"Analyze" feature - don't see all crawled pages
« on: May 09, 2008, 08:49:46 PM »
From documentation:

"Analyze" feature allows you to easily investigate the site structure. It represents the tree-like list of directories of your website, indicating the number of pages in every folder. You can expand/collapse the tree parts by clicking the
  • signs.[/i][/b]

    When I try to use this feature, there's an "X" (main folder) and numbers  "- 382 (473)". Does it mean 382 pages out of 473 have been indexed? Hope not.

    When I expand this folder by clicking on the "X", I see only few pages from the main folder, and found out that those end with the trailing slash (/), which made me little mad at myself. I try to validate my pages, but sometimes I forget to add trailing slash to the end of my url's. I know it's not required for validation, but is usually good practice. But, the fact is that the 'Analyze' feature did find in my case only url's with the trailing slash. I wonder why?

    Further, it DID find one of subdirectories that I wanted indexed and it did put the "X" sign in front of it but is showing only 5 out of 11 pages there. Guess what, once again those url's  with a slash at the end.
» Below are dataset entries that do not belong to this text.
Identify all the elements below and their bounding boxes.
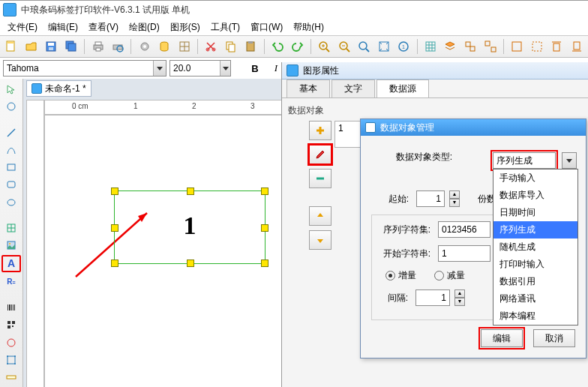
group-icon[interactable] (462, 38, 479, 56)
barcode1d-tool-icon[interactable] (2, 300, 20, 315)
zoomin-icon[interactable] (316, 38, 333, 56)
zoom100-icon[interactable]: 1 (395, 38, 412, 56)
menu-help[interactable]: 帮助(H) (289, 20, 328, 35)
settings-icon[interactable] (136, 38, 153, 56)
new-icon[interactable] (3, 38, 20, 56)
dd-option[interactable]: 日期时间 (494, 204, 578, 221)
copy-icon[interactable] (223, 38, 240, 56)
dd-option[interactable]: 随机生成 (494, 238, 578, 256)
font-size-input[interactable] (170, 62, 220, 75)
barcode2d-tool-icon[interactable] (2, 317, 20, 332)
selected-text-object[interactable]: 1 (114, 190, 266, 264)
ruler-tick: 0 cm (72, 102, 88, 110)
zoomfit-icon[interactable] (356, 38, 373, 56)
font-name-input[interactable] (4, 62, 153, 75)
add-button[interactable] (309, 121, 332, 140)
bold-icon[interactable]: B (246, 59, 264, 77)
font-size-combo[interactable] (170, 60, 231, 76)
align3-icon[interactable] (548, 38, 566, 56)
richtext-tool-icon[interactable]: R= (2, 274, 20, 290)
redo-icon[interactable] (289, 38, 306, 56)
type-combo[interactable]: 序列生成 (493, 152, 556, 169)
line-tool-icon[interactable] (2, 125, 20, 140)
menu-tools[interactable]: 工具(T) (206, 20, 244, 35)
dialog-cancel-button[interactable]: 取消 (533, 329, 575, 347)
start-input[interactable] (416, 190, 445, 207)
resize-handle[interactable] (187, 260, 194, 267)
movedown-button[interactable] (309, 230, 332, 250)
resize-handle[interactable] (111, 224, 118, 232)
remove-button[interactable] (309, 169, 332, 188)
dialog-titlebar[interactable]: 数据对象管理 (361, 119, 586, 136)
dd-option[interactable]: 数据库导入 (494, 187, 578, 204)
dd-option[interactable]: 网络通讯 (494, 290, 578, 308)
resize-handle[interactable] (111, 260, 118, 267)
increment-radio[interactable]: 增量 (386, 269, 416, 282)
resize-handle[interactable] (111, 188, 118, 195)
align1-icon[interactable] (508, 38, 526, 56)
menu-draw[interactable]: 绘图(D) (124, 20, 164, 35)
zoomout-icon[interactable] (335, 38, 352, 56)
dd-option[interactable]: 脚本编程 (494, 308, 578, 325)
dd-option[interactable]: 手动输入 (494, 170, 578, 187)
tab-text[interactable]: 文字 (332, 80, 375, 98)
select-tool-icon[interactable] (2, 82, 20, 97)
undo-icon[interactable] (269, 38, 286, 56)
menu-view[interactable]: 查看(V) (84, 20, 123, 35)
hand-tool-icon[interactable] (2, 99, 20, 114)
rect-tool-icon[interactable] (2, 160, 20, 175)
tab-datasource[interactable]: 数据源 (376, 80, 429, 98)
font-name-combo[interactable] (3, 60, 166, 76)
align2-icon[interactable] (528, 38, 545, 56)
interval-input[interactable] (416, 290, 450, 306)
layout-icon[interactable] (176, 38, 194, 56)
tab-basic[interactable]: 基本 (286, 80, 330, 98)
resize-handle[interactable] (261, 260, 268, 267)
print-icon[interactable] (89, 38, 106, 56)
dialog-edit-button[interactable]: 编辑 (481, 329, 523, 347)
type-dropdown-button[interactable] (562, 152, 577, 169)
menu-file[interactable]: 文件(E) (3, 20, 42, 35)
menu-shape[interactable]: 图形(S) (166, 20, 205, 35)
roundrect-tool-icon[interactable] (2, 177, 20, 192)
chevron-down-icon[interactable] (153, 61, 166, 76)
dd-option-selected[interactable]: 序列生成 (494, 221, 578, 238)
text-tool-icon[interactable]: A (2, 255, 21, 272)
ungroup-icon[interactable] (482, 38, 499, 56)
align4-icon[interactable] (568, 38, 586, 56)
save-icon[interactable] (43, 38, 60, 56)
resize-handle[interactable] (261, 224, 268, 232)
resize-handle[interactable] (187, 188, 194, 195)
ellipse-tool-icon[interactable] (2, 194, 20, 209)
start-spinner[interactable]: ▲▼ (449, 190, 460, 207)
open-icon[interactable] (23, 38, 40, 56)
cut-icon[interactable] (202, 38, 220, 56)
zoom-extents-icon[interactable] (376, 38, 393, 56)
db-icon[interactable] (156, 38, 173, 56)
startstr-input[interactable] (438, 245, 490, 262)
ruler-tool-icon[interactable] (2, 370, 20, 385)
saveall-icon[interactable] (63, 38, 80, 56)
charset-input[interactable] (438, 221, 490, 238)
table-tool-icon[interactable] (2, 220, 20, 236)
resize-handle[interactable] (261, 188, 268, 195)
doc-tab[interactable]: 未命名-1 * (26, 80, 92, 97)
layers-icon[interactable] (442, 38, 459, 56)
interval-spinner[interactable]: ▲▼ (454, 290, 465, 306)
dd-option[interactable]: 数据引用 (494, 273, 578, 290)
image-tool-icon[interactable] (2, 238, 20, 253)
print-preview-icon[interactable] (110, 38, 127, 56)
chevron-down-icon[interactable] (220, 61, 230, 76)
poly-tool-icon[interactable] (2, 352, 20, 368)
grid-icon[interactable] (422, 38, 440, 56)
type-dropdown-list[interactable]: 手动输入 数据库导入 日期时间 序列生成 随机生成 打印时输入 数据引用 网络通… (493, 169, 578, 326)
edit-button[interactable] (309, 145, 332, 164)
menu-edit[interactable]: 编辑(E) (44, 20, 82, 35)
dd-option[interactable]: 打印时输入 (494, 256, 578, 273)
decrement-radio[interactable]: 减量 (434, 269, 465, 282)
moveup-button[interactable] (309, 206, 332, 226)
menu-window[interactable]: 窗口(W) (246, 20, 287, 35)
curve-tool-icon[interactable] (2, 142, 20, 158)
circle-tool-icon[interactable] (2, 334, 20, 350)
paste-icon[interactable] (242, 38, 260, 56)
    Then something that puzzles me the most. It is showing one subdirectory without the "X" and I can not expand it to see what is indexed. It shows "-9" which IS in turn how many pages are supposed to be there, but why it doesn't show it as a folder?  Looking at the tree structure on Analyze page, it looks more like this folder is inside another subfolder,  and IS NOT. It is a subfolder of the main ([ External links are visible to forum administrators only ]).
    So, it is all confusing and although looking at the XML file I find so far most of my pages, I wonder how robots like this actually SEE my site and its structure.

    And one more question: does it make a difference if the starting page is something like:
    [ External links are visible to forum administrators only ] OR
    [ External links are visible to forum administrators only ]
    ?

    Oleg, if you need me to PM you my URL please let me know. Other than that, this is one wonderful piece of program. Very pleased to have it. Like everything else, it will get even better with time.

    Thanks.

    Nermi 
Re: "Analyze" feature - don't see all crawled pages
« Reply #1 on: May 10, 2008, 07:14:26 PM »
Hello,

the "expand tree" links
  • are only displayed for folders that contain other subfolders inside.

Also, the tree does NOT include regular pages URLs, but only *folders*, i.e. this is not a sitemap, but just a "site structure" to analyze.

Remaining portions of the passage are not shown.